In the panyard and not aimless on the streets: As the Despers story makes clear, Carnival and its related arts, of which playing pan is a major example, provides meaning in the lives of many who, without this recourse, would wander hopelessly, with nowhere constructive to go. One function of pan, as of all carnival arts, then, is to provide an alternative to the latent destructiveness of the streets. Indeed, panyards provided a haven for young men who sought their identity on the streets in earlier decades. The yard itself provided a sense of place, an alternative family that understood the needs of young men at risk better perhaps than their own families. For many poor boys, pan provided the only meaningful "time in" their lives. In the late 40s and 50s and into the 60s, the panyards were territorial strongholds, replacements in their way for the bands of stickfighters of an earlier period, establishing strongholds defended when necessary by violence.

The early steelbands not only provided a home and a haven for boys of the street, but they also brought middle class boys into forbidden pleasures, often across class lines. In the inevitable period of rebellion against parental authority that accompanies the rites of passage to manhood (or in a usually different fashion) womanhood, sneaking out to play pan provided a creative world elsewhere for middle class boys. This is an instance of TIME OUT, from the disciplined training of a middle class home, that provided constructive, rather than destructive, TIME IN the panyard, a training ground for adulthood, very much as Shakespeare’s Prince Hal learns to become a good king Henry V by liming in the pubs and taverns of Cheapside. Such training expands horizons and allows independence at the crucial stages of adolescence when youth develops autonomy, separating itself from parents to establish its own identity. Crossing class lines also helps Middle Class, leisured youth to avoid the pitfall of those who learn too late, to their peril, that they have "ta’en too little care" of those less privileged than themselves.

Calypso and Mas, the other two forms of Carnival, also create communities.
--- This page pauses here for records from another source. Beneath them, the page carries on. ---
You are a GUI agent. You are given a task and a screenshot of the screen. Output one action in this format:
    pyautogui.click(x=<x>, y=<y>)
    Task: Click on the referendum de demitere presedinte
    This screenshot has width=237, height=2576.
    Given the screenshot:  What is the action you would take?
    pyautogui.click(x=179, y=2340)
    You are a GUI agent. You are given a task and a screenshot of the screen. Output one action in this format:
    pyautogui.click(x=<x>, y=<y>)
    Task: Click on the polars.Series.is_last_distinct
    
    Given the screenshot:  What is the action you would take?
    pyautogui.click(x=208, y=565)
The panyard, calypso tents, and mas camps are strongest during the high carnival season, from January 6 to Ash Wednesday, but they function all year round. But the effect of carnival on community in Trinidad is not limited to the communities that carnival actually creates. It also impacts existing neighborhoods, communities, and families in significant ways.
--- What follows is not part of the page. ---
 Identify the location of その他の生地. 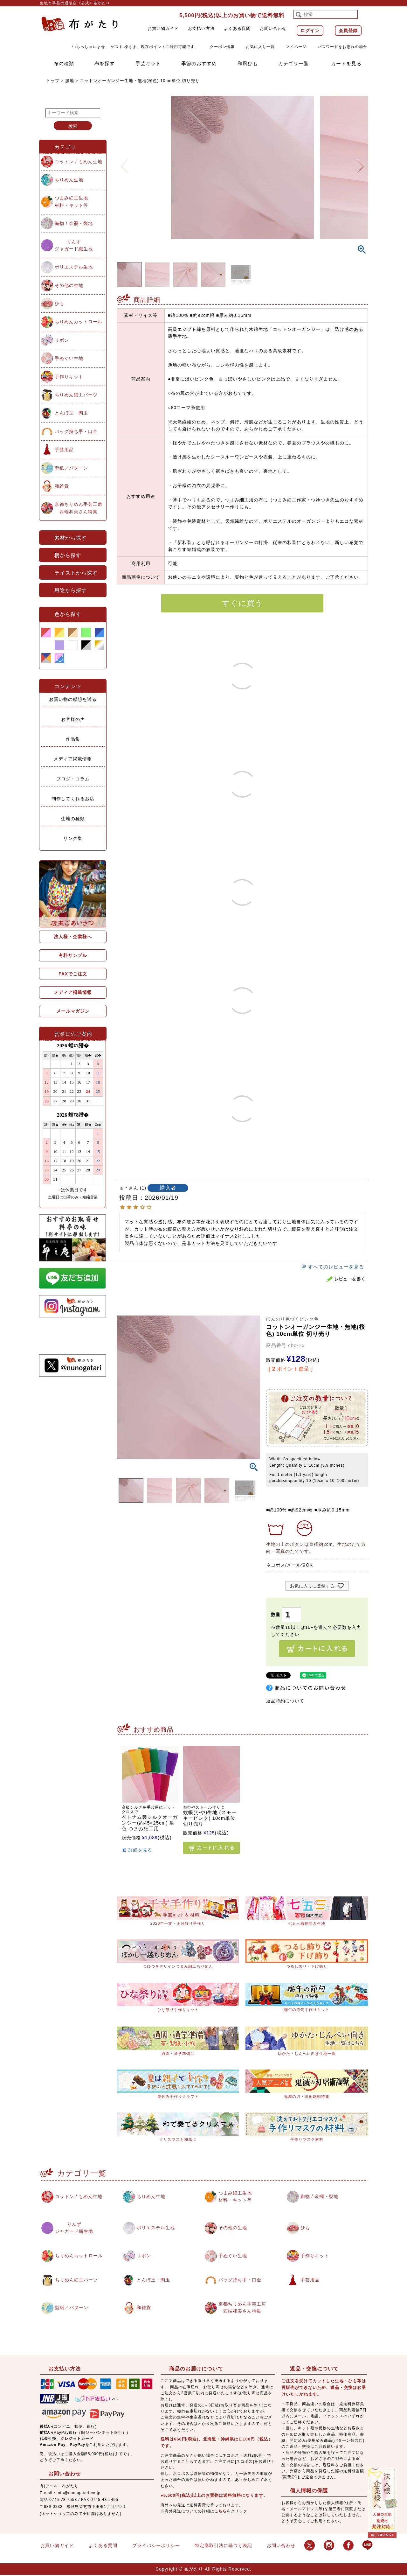
(69, 285).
In the United States, we spend millions of dollars of government money, often unsuccessfully, attempting to generate a link between art and community. In Trinbago, such arts spring as if from the soil itself: the narrow lanes of Belmont may now as often as not house folks who live apart from their neighbors, and yet at the corner of Clifford St. and Belmont Circular Road, a small steel band thrives each year in hope and expectation, until it falls silent after the preliminary pan competitions, which it never survives. Similar small panyards can be found in Port of Spain, Woodbrook, Diego Martin and throughout the island; children’s mas camps in front rooms of tiny houses. Competitions in schools, often impoverished schools, train students to write songs, draw carnival pictures, play pan, and develop a sense of national pride through the festival. Indeed, the Michael K. Hall Community School in Tobago, which in 1998 won the Better Business Award as the best small business in the Republic of Trinidad and Tobago, uses Carnival arts along with other aspects of indigenous culture as a thematic center for teaching elementary aged school children the basic lessons they need to learn: mathematics, reading, social studies.

Governed, finally, by the laws of hospitality, which are always more courteous than the laws of production, Carnival welcomes its revellers to its feast, and so long as you don’t take foolish chances (such as wandering alone down quiet side streets, especially in the dark – exactly the warnings one would heed in the city at any time of year), you will be surprised at the degree to which the internal decorum of the event governs and limits the excess of the fete.